Keywords: Basal cell carcinoma, Reconstruction, Free flaps, Local flaps, Giant BCC, Nasolabial flap, Forehead flap, Scalp flap, FRAFF, ALT
Introduction
Basal cell carcinoma (BCC) is the most common skin cancer accounting for more than 90% of all malignant head and neck skin tumors and 75% of non-melanoma skin cancers [1]. Around 80% of all BCCs occur on the face [2]. It occurs mainly due to exposure to ultraviolet rays occurring mainly in the elderly due to cumulative exposure of the UV rays during their lifetime. There are various modalities of management of BCCs—surgical excision, laser excision, cryotherapy, radiotherapy, electrodesiccation or topical therapies like 5-FU and imiquimod [3]. However, the ideal treatment for BCC is complete surgical excision with adequate safety margins or with micrographic control [1]. After the lesion is excised and a surgical defect is created, careful planning is required to choose and execute the appropriate mode of reconstruction based on the knowledge and principles of facial aesthetic surgery.
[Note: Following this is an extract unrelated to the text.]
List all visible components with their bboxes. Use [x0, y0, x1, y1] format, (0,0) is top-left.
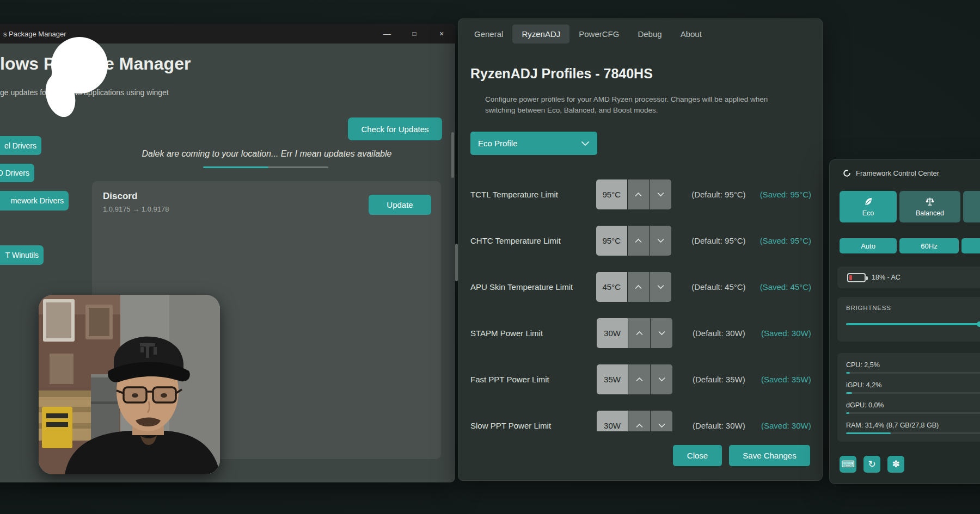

In small defects, primary closure is possible but in cases of large defects, local flaps like advancement flap, rotation flap or transposition flap and usually give good cosmetic results as it matches the surrounding tissue in terms of colour and texture [4]. However, defects which are not amenable to reconstruction by local flaps, a free flap reconstruction can give superior aesthetic results with improved form and function. In this paper, we explore all reconstructive options available for reconstruction of small to large sized basal cell carcinoma defects.
Materials and Methods
Over a 4-year-old period from 2017 to 2021, a total of 30 patients of head and neck basal cell carcinoma were surgically excised in our institution. All patients had undergone pre-operative punch/incisional biopsy and were histopathologically proven cases of basal cell carcinomas.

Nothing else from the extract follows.